TITLE: “Do ‘Illegal’ Migrants Have a Right to Health? Toward a Critical
Medical Anthropology of Unauthorized Migration and Health”

To be submitted to SUNTA and SMA by March 1
for consideration as a possible invited session

Organizers:
- Sarah Willen, PhD, MPH (Departments of Anthropology and Social Medicine &
Global Health, Harvard University – sarah_willen at hms.harvard.edu)
- Heide Castañeda, PhD, MPH (Department of Anthropology, University of South
Florida – hcastane at cas.usf.edu)

WORKING ABSTRACT (to be modified once papers are in)
            This double panel aims to stimulate empirically grounded,
critical dialogue about a burgeoning yet insufficiently addressed global
health challenge: unauthorized (i.e., “undocumented” or “illegal”) migrants’
and immigrants’ need for – and generalized lack of access to – needed health
care services both in the United States and around the globe.

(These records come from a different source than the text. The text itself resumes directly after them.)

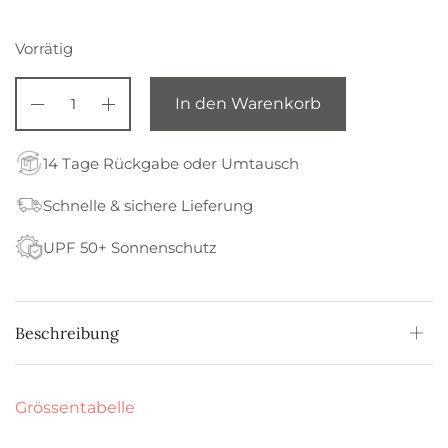
Vorrätig
In den Warenkorb
14 Tage Rückgabe oder Umtausch
Schnelle & sichere Lieferung
UPF 50+ Sonnenschutz
Beschreibung
Grössentabelle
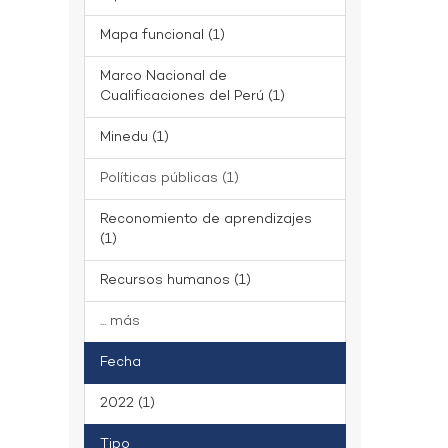
Mapa funcional (1)
Marco Nacional de
Cualificaciones del Perú (1)
Minedu (1)
Políticas públicas (1)
Reconomiento de aprendizajes
(1)
Recursos humanos (1)
... más
Fecha
2022 (1)
Tipo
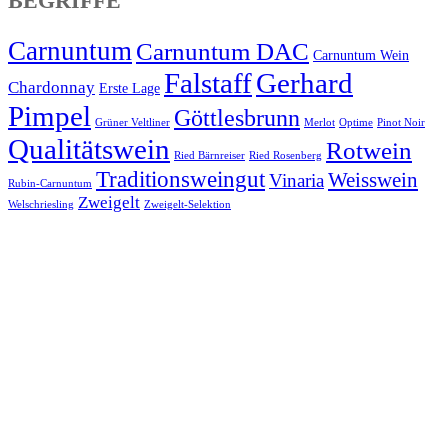
BEGRIFFE
Carnuntum
Carnuntum DAC
Carnuntum Wein
Falstaff
Gerhard
Chardonnay
Erste Lage
Pimpel
Göttlesbrunn
Grüner Veltliner
Merlot
Optime
Pinot Noir
Qualitätswein
Rotwein
Ried Bärnreiser
Ried Rosenberg
Traditionsweingut
Weisswein
Vinaria
Rubin-Carnuntum
Zweigelt
Welschriesling
Zweigelt-Selektion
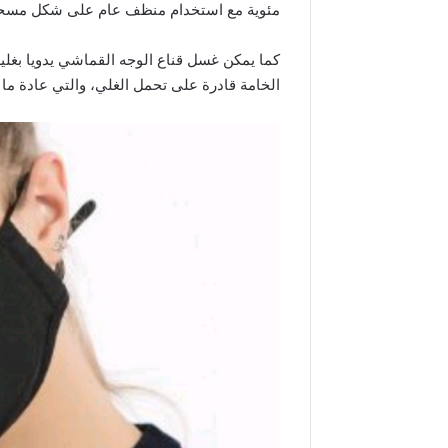
مئوية مع استخدام منظف عام على شكل مسحوق أو
الخامة قادرة على تحمل الغلي، والتي عادة ما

The
conjunction between unauthorized migrants’ pressing health needs, on one
hand, and their widespread lack of health care options, on the other, raises
a wide array of unresolved questions and dilemmas in the domains of
politics, public policy, health economics, and ethics. Since medical
anthropologists are uniquely positioned to illuminate these concerns and,
furthermore, to help shape and ground public discussion of these issues, the
time is ripe for a consolidated, critical exploration of the “ends” of
anthropology in the arena of unauthorized migration and health.

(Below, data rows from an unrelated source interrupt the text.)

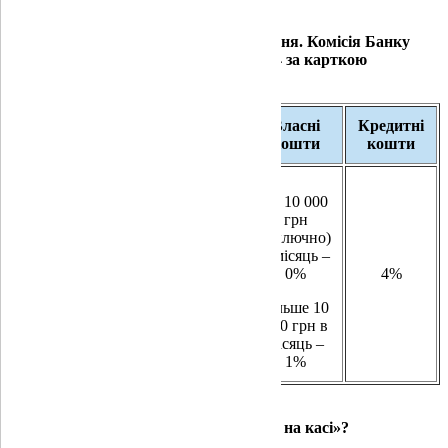
*Додаткова комісія за сервісом відсутня. Комісія Банку
згідно з тарифним планом з 15.0
9.2024 за карткою
становить:
Власні
Кредитні
Тарифний план
кошти
кошти
до 10 000
грн
(включно)
в місяць –
«картка GlobusPlus Light»
0%
4%
більше 10
000 грн в
місяць –
1%
Як користуватися послугою «Готівка на касі»?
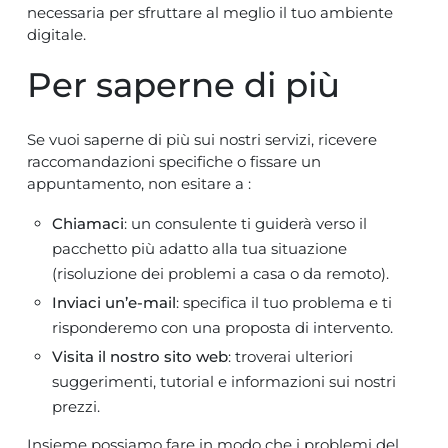
necessaria per sfruttare al meglio il tuo ambiente
digitale.
Per saperne di più
Se vuoi saperne di più sui nostri servizi, ricevere
raccomandazioni specifiche o fissare un
appuntamento, non esitare a :
Chiamaci
: un consulente ti guiderà verso il
pacchetto più adatto alla tua situazione
(risoluzione dei problemi a casa o da remoto).
Inviaci un’e-mail
: specifica il tuo problema e ti
risponderemo con una proposta di intervento.
Visita il nostro sito web
: troverai ulteriori
suggerimenti, tutorial e informazioni sui nostri
prezzi.
Insieme possiamo fare in modo che i problemi del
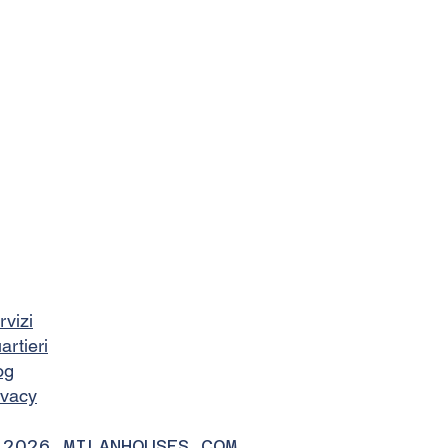
rvizi
artieri
og
ivacy
 2026 MILANHOUSES.COM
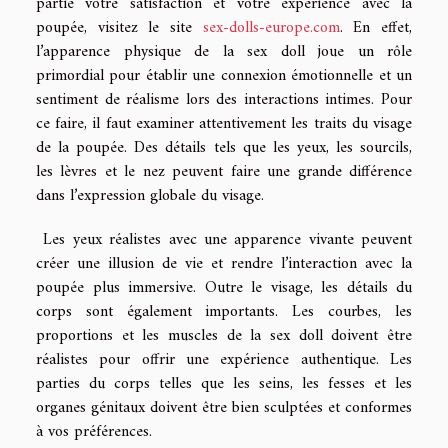
partie votre satisfaction et votre expérience avec la
poupée, visitez le site
sex-dolls-europe.com
. En effet,
l’apparence physique de la sex doll joue un rôle
primordial pour établir une connexion émotionnelle et un
sentiment de réalisme lors des interactions intimes. Pour
ce faire, il faut examiner attentivement les traits du visage
de la poupée. Des détails tels que les yeux, les sourcils,
les lèvres et le nez peuvent faire une grande différence
dans l’expression globale du visage.
Les yeux réalistes avec une apparence vivante peuvent
créer une illusion de vie et rendre l’interaction avec la
poupée plus immersive. Outre le visage, les détails du
corps sont également importants. Les courbes, les
proportions et les muscles de la sex doll doivent être
réalistes pour offrir une expérience authentique. Les
parties du corps telles que les seins, les fesses et les
organes génitaux doivent être bien sculptées et conformes
à vos préférences.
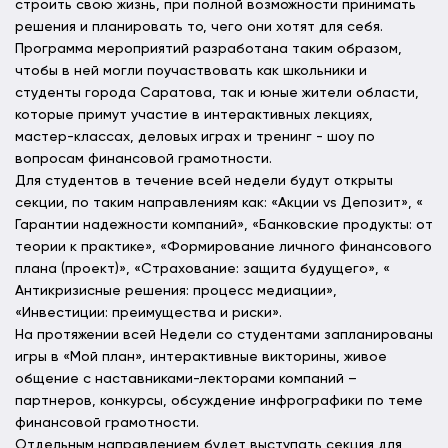
строить свою жизнь, при полной возможности принимать
решения и планировать то, чего они хотят для себя.
Программа мероприятий разработана таким образом,
чтобы в ней могли поучаствовать как школьники и
студенты города Саратова, так и юные жители области,
которые примут участие в интерактивных лекциях,
мастер-классах, деловых играх и тренинг - шоу по
вопросам финансовой грамотности.
Для студентов в течение всей недели будут открыты
секции, по таким направлениям как: «Акции vs Депозит», «
Гарантии надежности компаний», «Банковские продукты: от
теории к практике», «Формирование личного финансового
плана (проект)», «Страхование: защита будущего», «
Антикризисные решения: процесс медиации»,
«Инвестиции: преимущества и риски».
На протяжении всей Недели со студентами запланированы
игры в «Мой план», интерактивные викторины, живое
общение с наставниками-лекторами компаний –
партнеров, конкурсы, обсуждение инфрографики по теме
финансовой грамотности.
Отдельным направлением будет выступать секция для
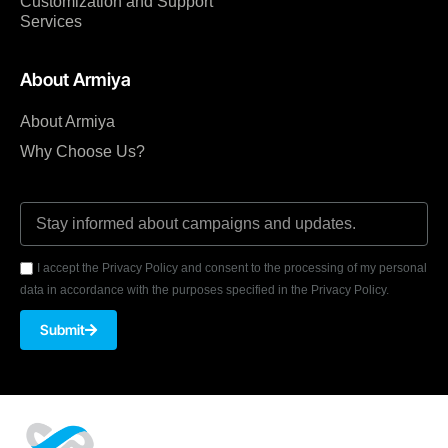
Customization and Support
Services
About Armiya
About Armiya
Why Choose Us?
I accept the Privacy Policy and consent to the processing of my personal
data in accordance with the purposes specified in the Privacy Policy.
Submit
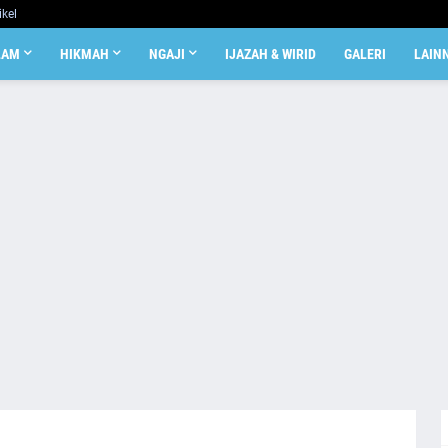
ikel
LAM
HIKMAH
NGAJI
IJAZAH & WIRID
GALERI
LAIN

            This panel will explore the current and potential roles of
critical medical anthropologists of im/migration in gathering and analyzing
both case-specific and comparative data; identifying key practical and
ethical challenges and dilemmas that demand ethnographic attention;
elucidating the potential policy relevance of our work; making our findings
and recommendations visible and accessible to anthropologists and
non-anthropologists alike; and participating in – and initiating –
multi-stakeholder conversations about (a) why the issue of unauthorized
im/migration and health is a crucial national, as well as global, health
concern, and (b) how to conceptualize and address its theoretical practical,
and ethical dimensions.  We invite papers that tackle questions like the
following:
*     Is there a universal “right to health” that applies to unauthorized
im/migrants?
*     Are unauthorized migrants, and/or their children, entitled to health
care within host societies? If so, then:
-     What are the legal, political, economic, and/or ethical grounds of
these entitlements?
-     To what forms of care are unauthorized migrants entitled (i.e.,
comprehensive health care? a basic or limited basket of services?)?

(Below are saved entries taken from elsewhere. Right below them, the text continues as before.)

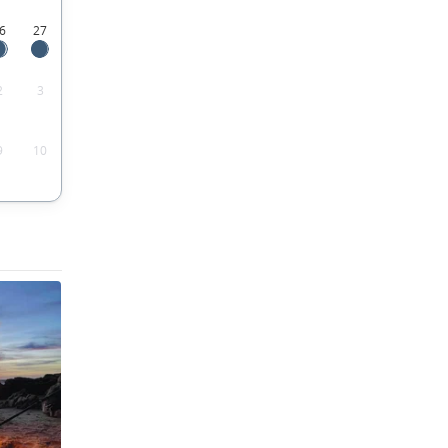
6
27
2
3
9
10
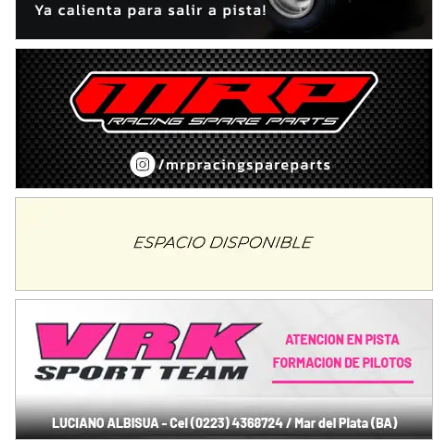
Humboldt (Santa Fe)
NORESTE SANTAFESINO - F6
Ciudad de Avellaneda (Asfalto)
Avellaneda (Santa Fe)
SUR SANTAFESINO - F4
José Samuel Sánchez (Tierra)
Rufino (Santa Fe)
TUCUMANO - F5
Juan Navarro (Asfalto)
El Timbó (Tucumán)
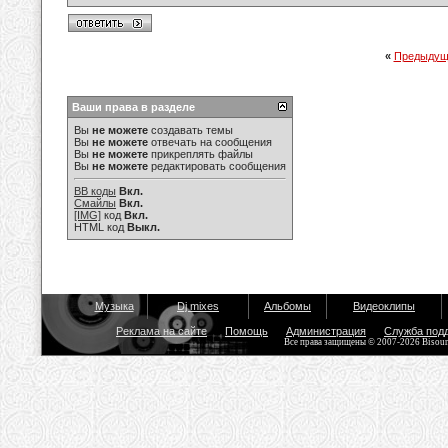
«
Предыдущ
Ваши права в разделе
Вы
не можете
создавать темы
Вы
не можете
отвечать на сообщения
Вы
не можете
прикреплять файлы
Вы
не можете
редактировать сообщения
BB коды
Вкл.
Смайлы
Вкл.
[IMG]
код
Вкл.
HTML код
Выкл.
Музыка
Dj mixes
Альбомы
Видеоклипы
Реклама на сайте
Помощь
Администрация
Служба под
Все права защищены © 2007-2026 Bisou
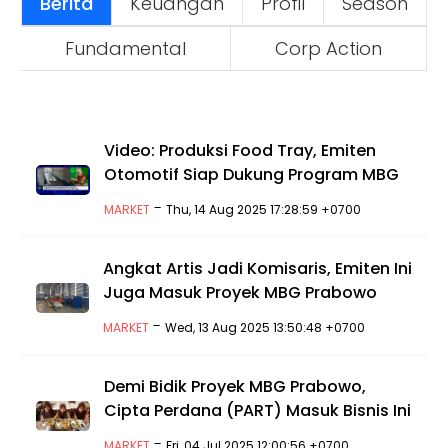
Berita
Keuangan
Profil
Season
Fundamental
Corp Action
Video: Produksi Food Tray, Emiten
Otomotif Siap Dukung Program MBG
-
MARKET
Thu, 14 Aug 2025 17:28:59 +0700
Angkat Artis Jadi Komisaris, Emiten Ini
Juga Masuk Proyek MBG Prabowo
-
MARKET
Wed, 13 Aug 2025 13:50:48 +0700
Demi Bidik Proyek MBG Prabowo,
Cipta Perdana (PART) Masuk Bisnis Ini
-
MARKET
Fri, 04 Jul 2025 12:00:56 +0700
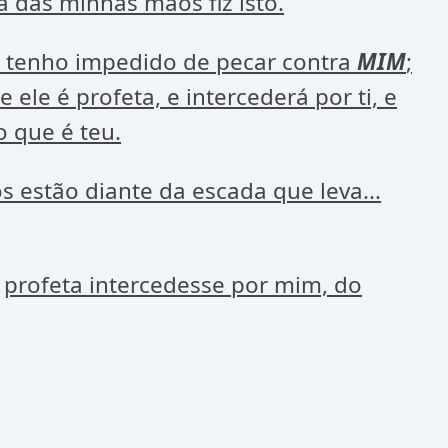
 das minhas mãos fiz isto.
 tenho impedido de pecar contra
MIM
;
 ele é profeta, e intercederá por ti, e
o que é teu.
 estão diante da escada que leva...
profeta intercedesse por mim, do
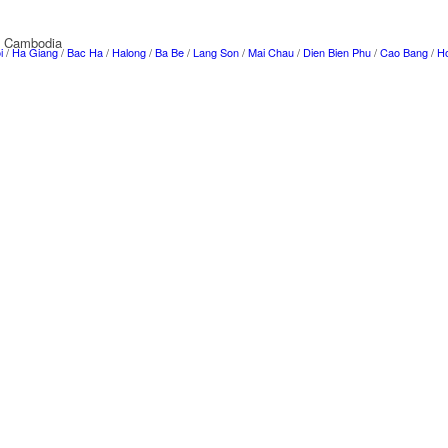
f Cambodia
i
/
Ha Giang
/
Bac Ha
/
Halong
/
Ba Be
/
Lang Son
/
Mai Chau
/
Dien Bien Phu
/
Cao Bang
/
Ho
g Nha Ke Bang /
Nha Trang
/ Le Panduranga /
My Son
/
Les Hauts Plateaux du Centre
/
Hoi A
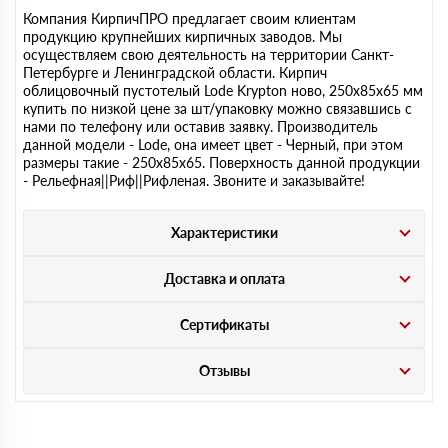
Компания КирпичПРО предлагает своим клиентам
продукцию крупнейших кирпичных заводов. Мы
осуществляем свою деятельность на территории Санкт-
Петербурге и Ленинградской области. Кирпич
облицовочный пустотелый Lode Krypton ново, 250х85х65 мм
купить по низкой цене за шт/упаковку можно связавшись с
нами по телефону или оставив заявку. Производитель
данной модели - Lode, она имеет цвет - Черный, при этом
размеры такие - 250х85х65. Поверхность данной продукции
- Рельефная||Риф||Рифленая. Звоните и заказывайте!
Характеристики
Доставка и оплата
Сертификаты
Отзывы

-     Who is responsible for providing unauthorized migrants with health
care services?
-     Who is responsible for paying for these services, and how should
payment be coordinated?
*     How are matters of unauthorized migration and health represented in
public and political debate?
*     What are the medical and humanitarian implications of stepped-up
border control and law enforcement?
*     What are the health effects of uncertain legal status?
*     What fears do unauthorized migrants harbor upon accessing/attempting
to access health care? Are these fears substantiated?
*     How are unauthorized im/migrants actually attending to their health
care needs? What forms of care are available in different migration
settings? Which providers/health care institutions are they consulting; how
do they learn about and interact with these providers; and to what extent do
these arrangements meet im/migrants’ needs?
*     What are the personal and public health ramifications of delays in
care-seeking?
*     What public health threats are generated by the denial of health care
to unauthorized im/migrants and other uninsured/underinsured groups?
*     What are the implications of the deportation of uninsured migrants by
health care institutions and/or government authorities?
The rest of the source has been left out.